• _Task item_
Report every line from the following entries that contains the string "dụng".

• _Material to process_
---------------

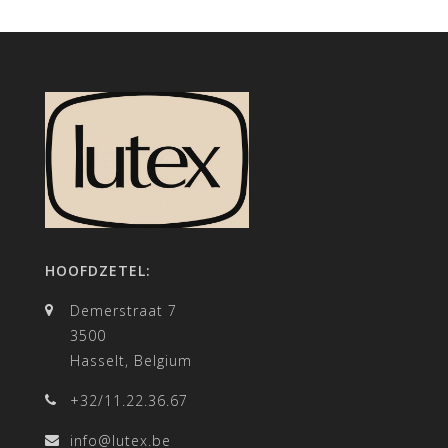
HOOFDZETEL:
Demerstraat 7
3500
Hasselt, Belgium
+32/11.22.36.67
info@lutex.be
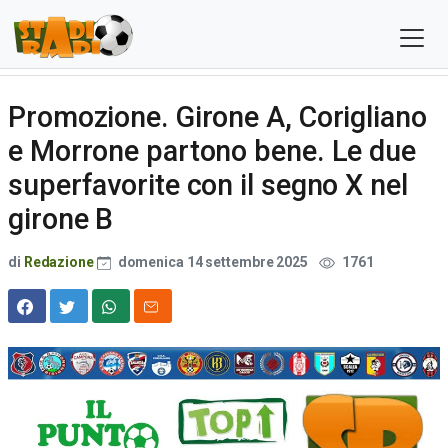
Promozione. Girone A, Corigliano
e Morrone partono bene. Le due
superfavorite con il segno X nel
girone B
di
Redazione
domenica 14 settembre 2025
1761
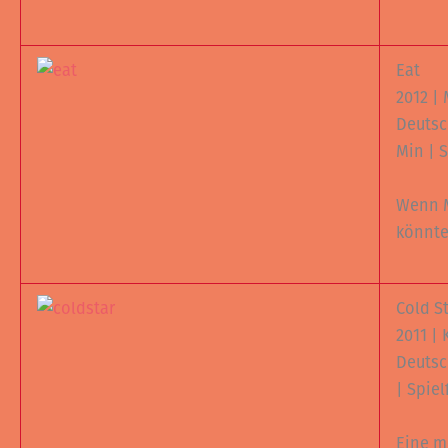
Eat
2012 |
Deutsc
Min | S
Wenn 
könnt
Cold S
2011 | 
Deutsc
| Spiel
Eine m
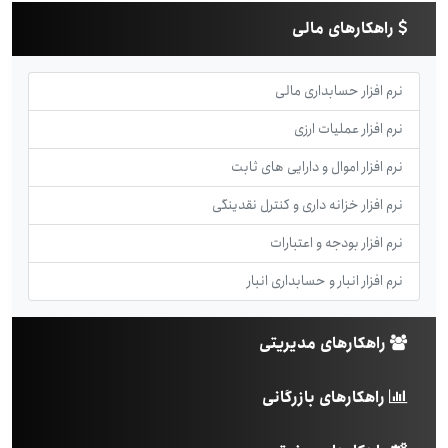
راهکارهای مالی
نرم افزار حسابداری مالی
نرم افزار عملیات ارزی
نرم افزار اموال و دارایی های ثابت
نرم افزار خزانه داری و کنترل نقدینگی
نرم افزار بودجه و اعتبارات
نرم افزار انبار و حسابداری انبار
راهکارهای مدیریتی
راهکارهای بازرگانی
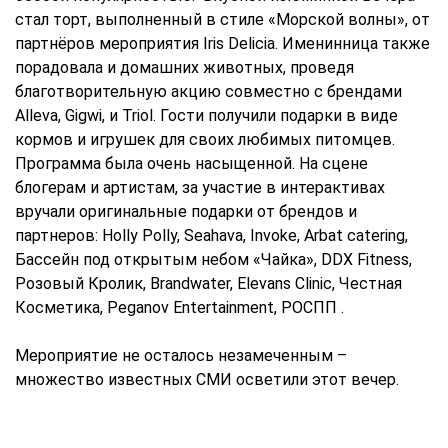
стал торт, выполненный в стиле «Морской волны», от
партнёров мероприятия Iris Delicia. Именинница также
порадовала и домашних животных, проведя
благотворительную акцию совместно с брендами
Alleva, Gigwi, и Triol. Гости получили подарки в виде
кормов и игрушек для своих любимых питомцев.
Программа была очень насыщенной. На сцене
блогерам и артистам, за участие в интерактивах
вручали оригинальные подарки от брендов и
партнеров: Holly Polly, Seahava, Invoke, Arbat catering,
Бассейн под открытым небом «Чайка», DDX Fitness,
Розовый Кролик, Brandwater, Elevans Clinic, Честная
Косметика, Peganov Entertainment, РОСПП .
Мероприятие не осталось незамеченным –
множество известных СМИ осветили этот вечер.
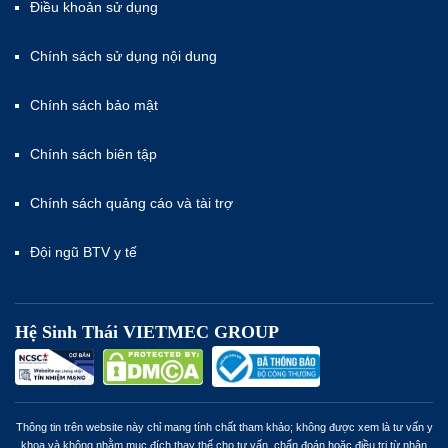
Điều khoản sử dụng
Chính sách sử dụng nội dung
Chính sách bảo mật
Chính sách biên tập
Chính sách quảng cáo và tài trợ
Đội ngũ BTV y tế
Hệ Sinh Thái VIETMEC GROUP
Thông tin trên website này chỉ mang tính chất tham khảo; không được xem là tư vấn y
khoa và không nhằm mục đích thay thế cho tư vấn, chẩn đoán hoặc điều trị từ nhân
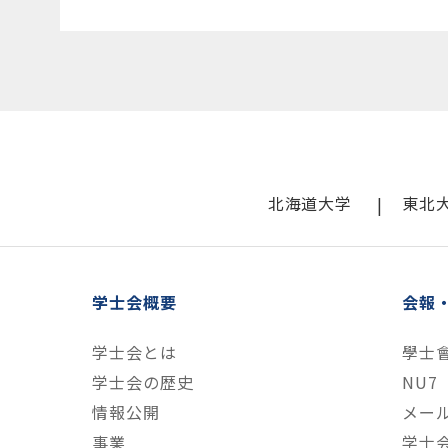
北海道大学
東北
学士会概要
会報
学士会とは
學士
学士会の歴史
NU7
情報公開
メー
事業
学士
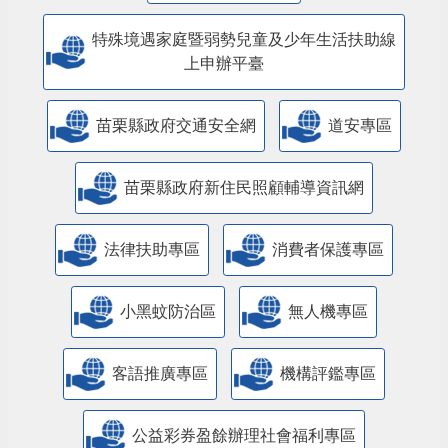
人民團體專區
特殊境遇家庭暨弱勢兒童及少年生活扶助線
上申辦平臺
苗栗縣政府交通安全網
道安專區
苗栗縣政府新住民照顧輔導資訊網
法律扶助專區
消費者保護專區
小黑蚊防治區
無人機專區
客語推廣專區
機構評鑑專區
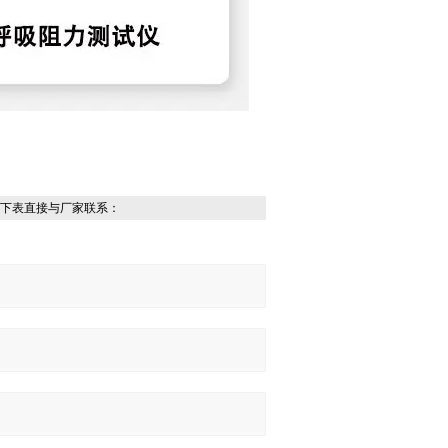
下表直接与厂家联系：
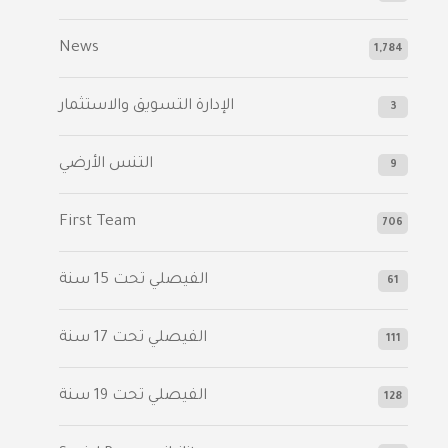
News
1,784
الإدارة التسويق والاستثمار
3
التنس الأرضي
9
First Team
706
الفيصلي‬⁩ تحت 15 سنة
61
‫الفيصلي‬⁩ تحت 17 سنة
111
الفيصلي‬⁩ تحت 19 سنة
128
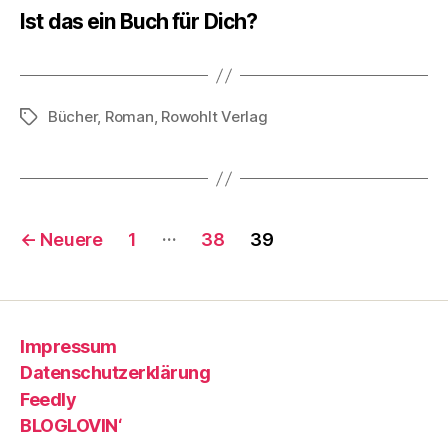
Ist das ein Buch für Dich?
Bücher
,
Roman
,
Rowohlt Verlag
Schlagwörter
Seitennummerierung
…
←
Neuere
1
38
39
der
Beiträge
Impressum
Datenschutzerklärung
Feedly
BLOGLOVIN‘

---------------

• _Solution for this task_
Điều khoản sử dụng
Chính sách sử dụng nội dung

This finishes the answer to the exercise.